(Beginning of Information shown)

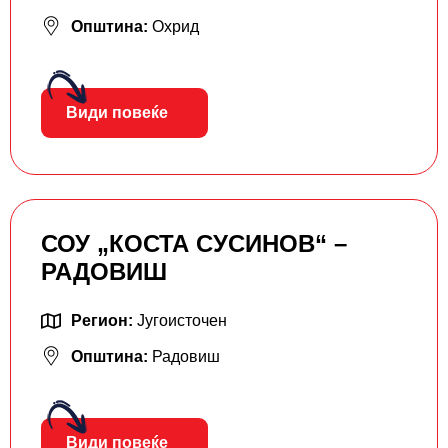
Општина:
Охрид
Види повеќе
СОУ „КОСТА СУСИНОВ“ –
РАДОВИШ
Регион:
Југоисточен
Општина:
Радовиш
Види повеќе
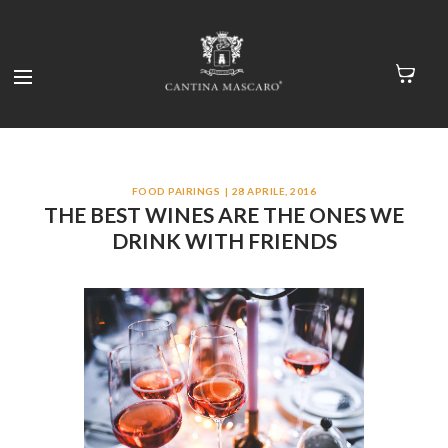
FOOD PAIRINGS
28 APRILE, 2016
THE BEST WINES ARE THE ONES WE
DRINK WITH FRIENDS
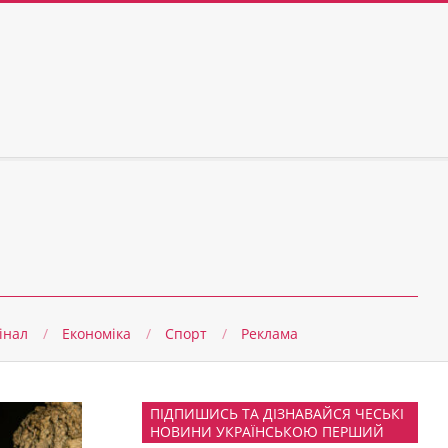
інал
Економіка
Спорт
Реклама
ПІДПИШИСЬ ТА ДІЗНАВАЙСЯ ЧЕСЬКІ
НОВИНИ УКРАЇНСЬКОЮ ПЕРШИЙ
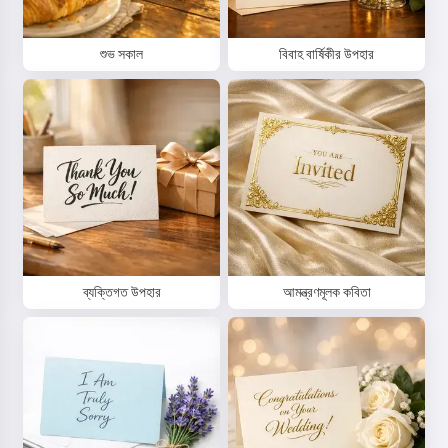
শুভ সকাল
বিবাহ বার্ষিকীর উপহার
ব্যক্তিগত উপহার
আমন্ত্রণমূলক কবিতা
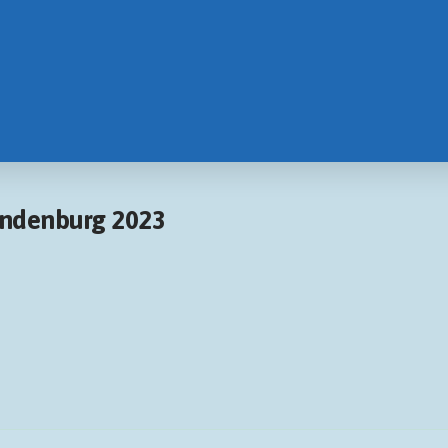
andenburg 2023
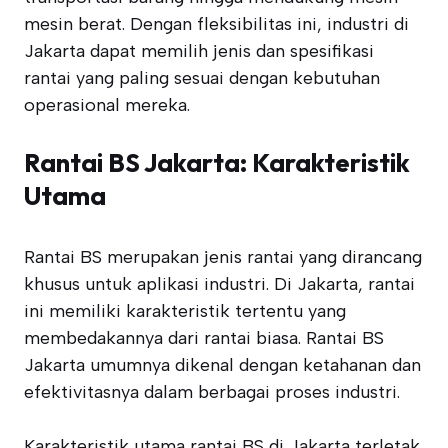
mesin berat. Dengan fleksibilitas ini, industri di
Jakarta dapat memilih jenis dan spesifikasi
rantai yang paling sesuai dengan kebutuhan
operasional mereka.
Rantai BS Jakarta: Karakteristik
Utama
Rantai BS merupakan jenis rantai yang dirancang
khusus untuk aplikasi industri. Di Jakarta, rantai
ini memiliki karakteristik tertentu yang
membedakannya dari rantai biasa. Rantai BS
Jakarta umumnya dikenal dengan ketahanan dan
efektivitasnya dalam berbagai proses industri.
Karakteristik utama rantai BS di Jakarta terletak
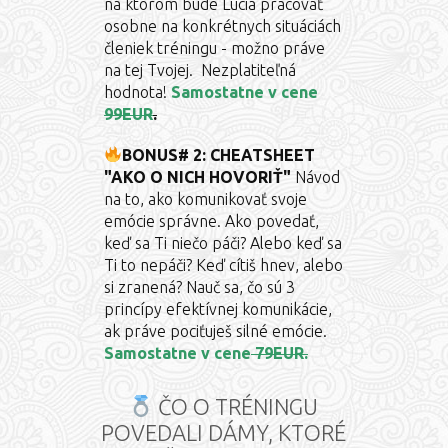
na ktorom bude Lucia pracovať
osobne na konkrétnych situáciách
členiek tréningu - možno práve
na tej Tvojej. Nezplatiteľná
hodnota!
Samostatne v cene
99EUR
.
BONUS# 2: CHEATSHEET
"AKO O NICH HOVORIŤ"
Návod
na to, ako komunikovať svoje
emócie správne. Ako povedať,
keď sa Ti niečo páči? Alebo keď sa
Ti to nepáči? Keď cítiš hnev, alebo
si zranená? Nauč sa, čo sú 3
princípy efektívnej komunikácie,
ak práve pociťuješ silné emócie.
Samostatne v cene
79EUR.
ČO O TRÉNINGU
POVEDALI DÁMY, KTORÉ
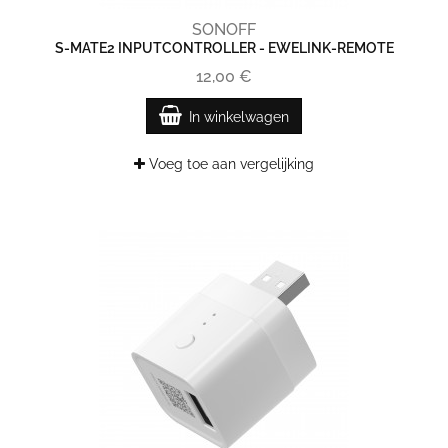
SONOFF
S-MATE2 INPUTCONTROLLER - EWELINK-REMOTE
12,00 €
In winkelwagen
Voeg toe aan vergelijking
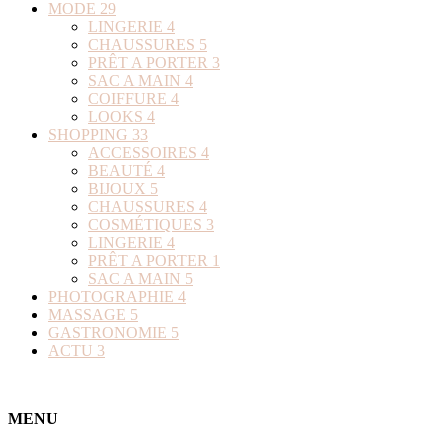
MODE
29
LINGERIE
4
CHAUSSURES
5
PRÊT A PORTER
3
SAC A MAIN
4
COIFFURE
4
LOOKS
4
SHOPPING
33
ACCESSOIRES
4
BEAUTÉ
4
BIJOUX
5
CHAUSSURES
4
COSMÉTIQUES
3
LINGERIE
4
PRÊT A PORTER
1
SAC A MAIN
5
PHOTOGRAPHIE
4
MASSAGE
5
GASTRONOMIE
5
ACTU
3
MENU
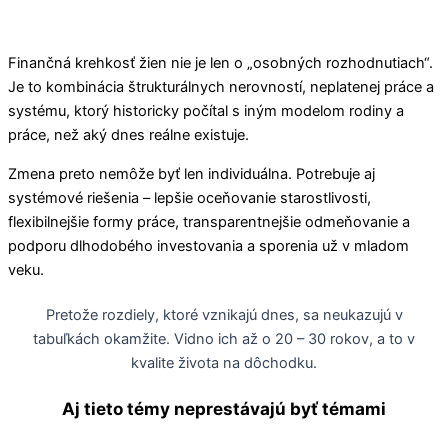
Finančná krehkosť žien nie je len o „osobných rozhodnutiach“.
Je to kombinácia štrukturálnych nerovností, neplatenej práce a
systému, ktorý historicky počítal s iným modelom rodiny a
práce, než aký dnes reálne existuje.
Zmena preto nemôže byť len individuálna. Potrebuje aj
systémové riešenia – lepšie oceňovanie starostlivosti,
flexibilnejšie formy práce, transparentnejšie odmeňovanie a
podporu dlhodobého investovania a sporenia už v mladom
veku.
Pretože rozdiely, ktoré vznikajú dnes, sa neukazujú v
tabuľkách okamžite. Vidno ich až o 20 – 30 rokov, a to v
kvalite života na dôchodku.
Aj tieto témy neprestávajú byť témami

(End of Information shown)

- Exercise goal -
Copy the stretch of the records above that runs from the line with "práce, než aký dnes reálne existuje." through the line with "Pretože rozdiely, ktoré". Both end lines belong in the copy, and nothing else does.

- Output below -
práce, než aký dnes reálne existuje.
Zmena preto nemôže byť len individuálna. Potrebuje aj
systémové riešenia – lepšie oceňovanie starostlivosti,
flexibilnejšie formy práce, transparentnejšie odmeňovanie a
podporu dlhodobého investovania a sporenia už v mladom
veku.
Pretože rozdiely, ktoré vznikajú dnes, sa neukazujú v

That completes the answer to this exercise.